Records shown
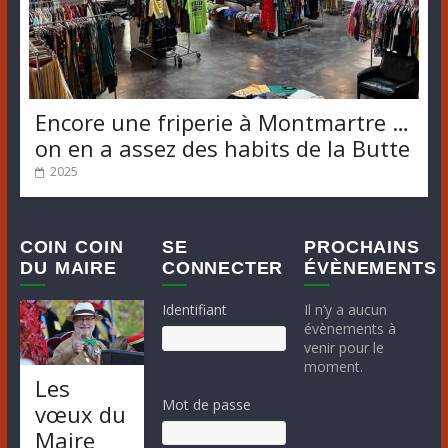
Encore une friperie à Montmartre …
on en a assez des habits de la Butte
2025
COIN COIN
SE
PROCHAINS
DU MAIRE
CONNECTER
ÉVÈNEMENTS
Identifiant
Il n’y a aucun
évènements à
venir pour le
moment.
Les
Mot de passe
vœux du
Maire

Instructions to follow
Please restate all of the listing above word for word, with no pictures.

Written answer
Encore une friperie à Montmartre …
on en a assez des habits de la Butte
2025
COIN COIN
SE
PROCHAINS
DU MAIRE
CONNECTER
ÉVÈNEMENTS
Identifiant
Il n’y a aucun
évènements à
venir pour le
moment.
Les
Mot de passe
vœux du
Maire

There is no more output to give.